## Task item
Look through the material below and count the lines with the string "point". Report only the count.

## Records to use
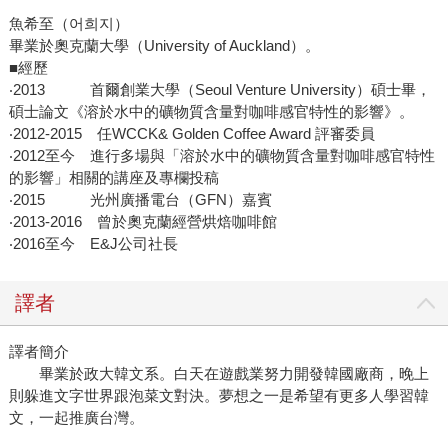
魚希至（어희지）
畢業於奧克蘭大學（University of Auckland）。
■經歷
‧2013 首爾創業大學（Seoul Venture University）碩士畢，
碩士論文《溶於水中的礦物質含量對咖啡感官特性的影響》。
‧2012-2015 任WCCK& Golden Coffee Award 評審委員
‧2012至今 進行多場與「溶於水中的礦物質含量對咖啡感官特性
的影響」相關的講座及專欄投稿
‧2015 光州廣播電台（GFN）嘉賓
‧2013-2016 曾於奧克蘭經營烘焙咖啡館
‧2016至今 E&J公司社長
譯者
譯者簡介
畢業於政大韓文系。白天在遊戲業努力開發韓國廠商，晚上
則躲進文字世界跟泡菜文對決。夢想之一是希望有更多人學習韓
文，一起推廣台灣。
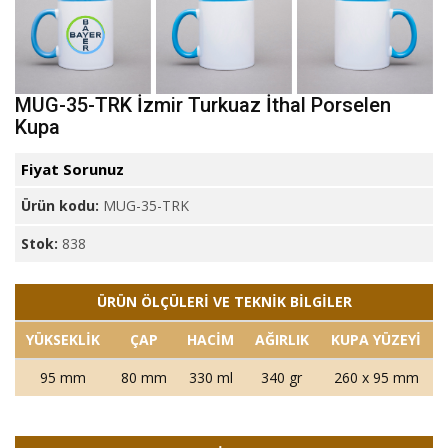
MUG-35-TRK İzmir Turkuaz İthal Porselen
Kupa
Fiyat Sorunuz
Ürün kodu:
MUG-35-TRK
Stok:
838
ÜRÜN ÖLÇÜLERİ VE TEKNİK BİLGİLER
YÜKSEKLİK
ÇAP
HACİM
AĞIRLIK
KUPA YÜZEYİ
95 mm
80 mm
330 ml
340 gr
260 x 95 mm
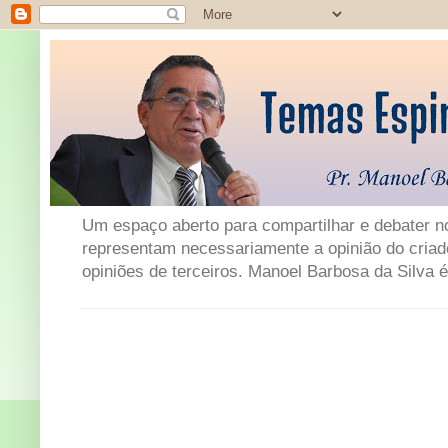
Um espaço aberto para compartilhar e debater not
representam necessariamente a opinião do criad
opiniões de terceiros. Manoel Barbosa da Silva é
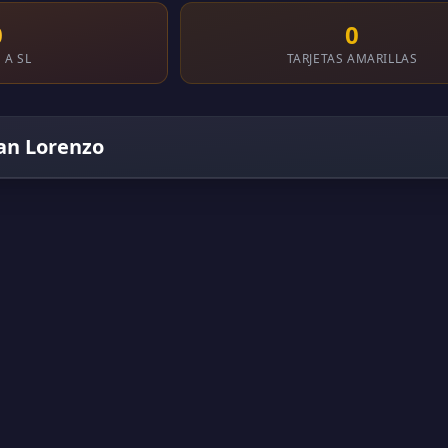
0
0
 A SL
TARJETAS AMARILLAS
San Lorenzo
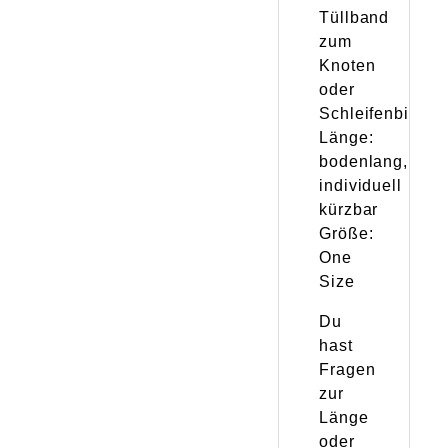
Tüllband
zum
Knoten
oder
Schleifenbinde
Länge:
bodenlang,
individuell
kürzbar
Größe:
One
Size
Du
hast
Fragen
zur
Länge
oder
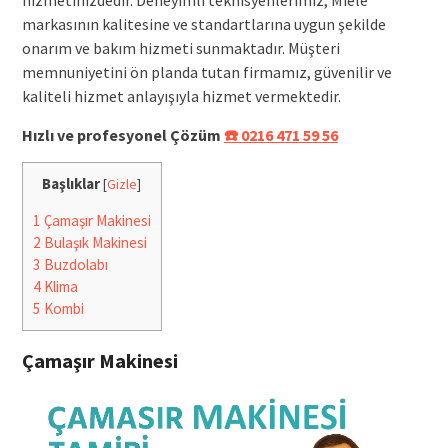
markasının kalitesine ve standartlarına uygun şekilde
onarım ve bakım hizmeti sunmaktadır. Müşteri
memnuniyetini ön planda tutan firmamız, güvenilir ve
kaliteli hizmet anlayışıyla hizmet vermektedir.
Hızlı ve profesyonel Çözüm
☎️ 0216 471 59 56
Başlıklar
[
Gizle
]
1
Çamaşır Makinesi
2
Bulaşık Makinesi
3
Buzdolabı
4
Klima
5
Kombi
Çamaşır Makinesi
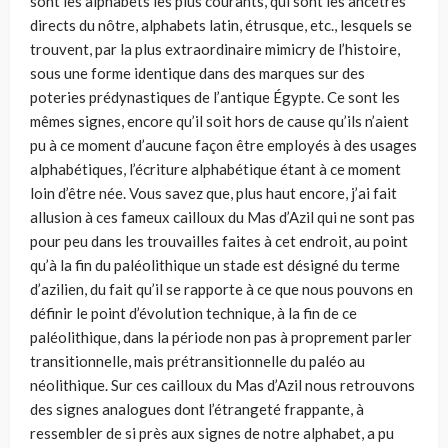
sont les alphabets les plus courants, qui sont les ancêtres
directs du nôtre, alphabets latin, étrusque, etc., lesquels se
trouvent, par la plus extraordinaire mimicry de l’histoire,
sous une forme identique dans des marques sur des
poteries prédynastiques de l’antique Égypte. Ce sont les
mêmes signes, encore qu’il soit hors de cause qu’ils n’aient
pu à ce moment d’aucune façon être employés à des usages
alphabétiques, l’écriture alphabétique étant à ce moment
loin d’être née. Vous savez que, plus haut encore, j’ai fait
allusion à ces fameux cailloux du Mas d’Azil qui ne sont pas
pour peu dans les trouvailles faites à cet endroit, au point
qu’à la fin du paléolithique un stade est désigné du terme
d’azilien, du fait qu’il se rapporte à ce que nous pouvons en
définir le point d’évolution technique, à la fin de ce
paléolithique, dans la période non pas à proprement parler
transitionnelle, mais prétransitionnelle du paléo au
néolithique. Sur ces cailloux du Mas d’Azil nous retrouvons
des signes analogues dont l’étrangeté frappante, à
ressembler de si près aux signes de notre alphabet, a pu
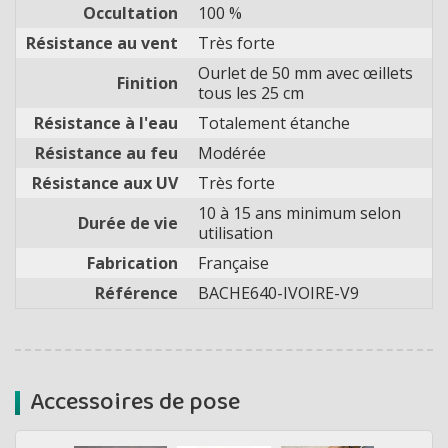
Occultation
100 %
Résistance au vent
Très forte
Ourlet de 50 mm avec œillets
Finition
tous les 25 cm
Résistance à l'eau
Totalement étanche
Résistance au feu
Modérée
Résistance aux UV
Très forte
10 à 15 ans minimum selon
Durée de vie
utilisation
Fabrication
Française
Référence
BACHE640-IVOIRE-V9
Accessoires de pose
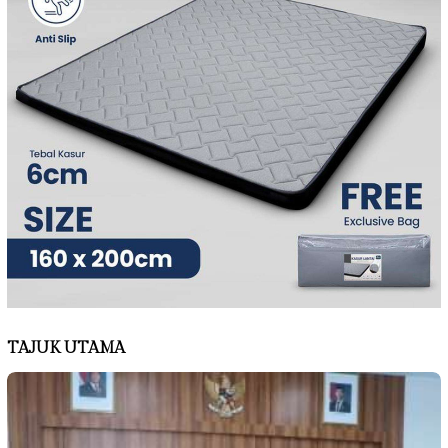
TAJUK UTAMA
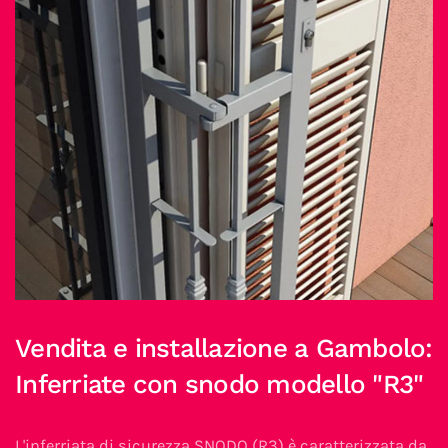
Vendita e installazione a Gambolo:
Inferriate con snodo modello "R3"
L'inferriata di sicurezza SNODO (R3) è caratterizzata da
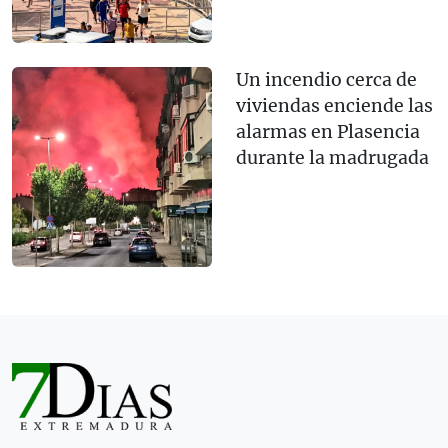
Un incendio cerca de
viviendas enciende las
alarmas en Plasencia
durante la madrugada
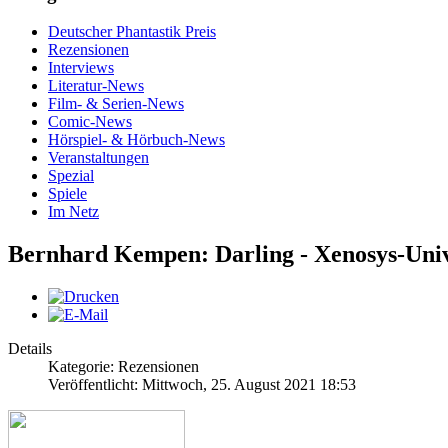
Deutscher Phantastik Preis
Rezensionen
Interviews
Literatur-News
Film- & Serien-News
Comic-News
Hörspiel- & Hörbuch-News
Veranstaltungen
Spezial
Spiele
Im Netz
Bernhard Kempen: Darling - Xenosys-Uni
Details
Kategorie: Rezensionen
Veröffentlicht: Mittwoch, 25. August 2021 18:53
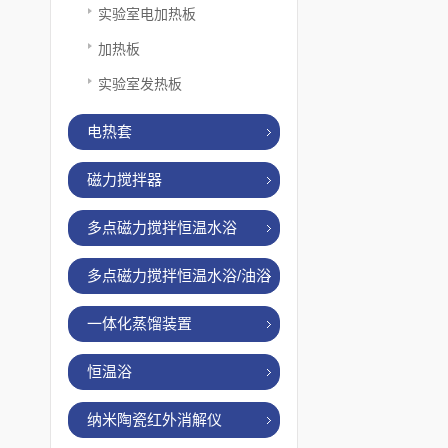
实验室电加热板
加热板
实验室发热板
电热套
磁力搅拌器
多点磁力搅拌恒温水浴
多点磁力搅拌恒温水浴/油浴
一体化蒸馏装置
恒温浴
纳米陶瓷红外消解仪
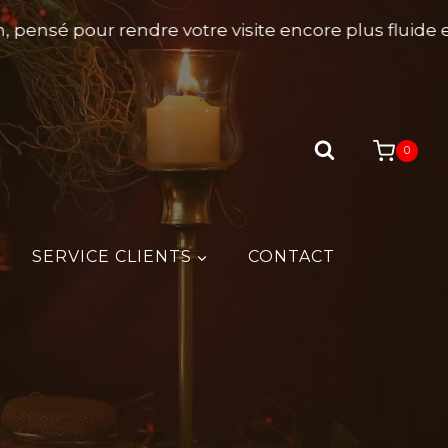
ensé pour rendre votre visite encore plus fluide et 
0
SERVICE CLIENTS
CONTACT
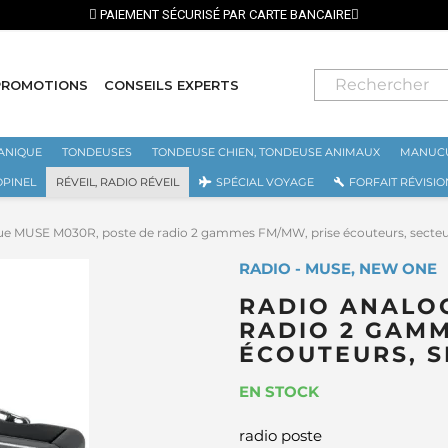
PROMOTIONS
CONSEILS EXPERTS
ANIQUE
TONDEUSES
TONDEUSE CHIEN, TONDEUSE ANIMAUX
MANUCU
OPINEL
RÉVEIL, RADIO RÉVEIL
SPÉCIAL VOYAGE
FORFAIT RÉVISIO
ue MUSE M030R, poste de radio 2 gammes FM/MW, prise écouteurs, secteur
RADIO - MUSE, NEW ONE
RADIO ANALOG
RADIO 2 GAMM
ÉCOUTEURS, S
EN STOCK
radio poste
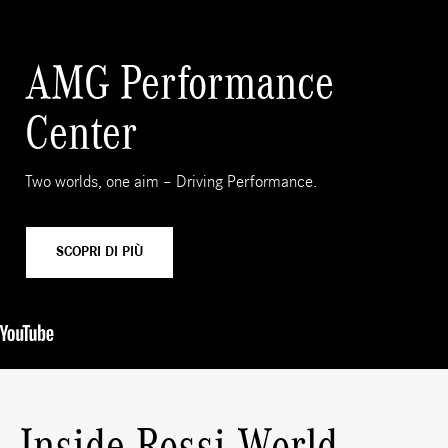
AMG Performance
Center
Two worlds, one aim – Driving Performance.
SCOPRI DI PIÙ
Inside Rossi World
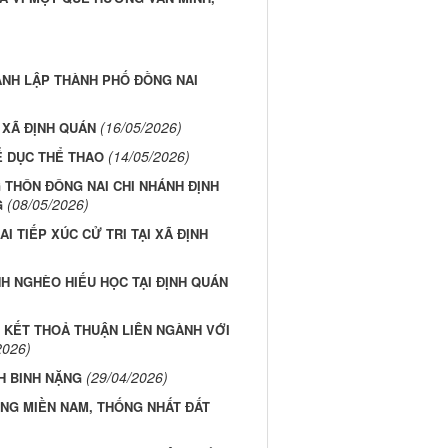
ÀNH LẬP THÀNH PHỐ ĐỒNG NAI
(16/05/2026)
 XÃ ĐỊNH QUÁN
(14/05/2026)
Ể DỤC THỂ THAO
 THÔN ĐÔNG NAI CHI NHÁNH ĐỊNH
(08/05/2026)
G
I TIẾP XÚC CỬ TRI TẠI XÃ ĐỊNH
H NGHÈO HIẾU HỌC TẠI ĐỊNH QUÁN
Ý KẾT THOẢ THUẬN LIÊN NGÀNH VỚI
2026)
(29/04/2026)
H BINH NẶNG
ÓNG MIỀN NAM, THỐNG NHẤT ĐẤT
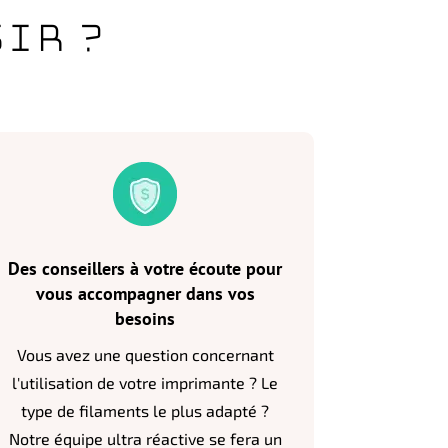
ir ?
Des conseillers à votre écoute pour
vous accompagner dans vos
besoins
Vous avez une question concernant
l'utilisation de votre imprimante ? Le
type de filaments le plus adapté ?
Notre équipe ultra réactive se fera un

## Your response
2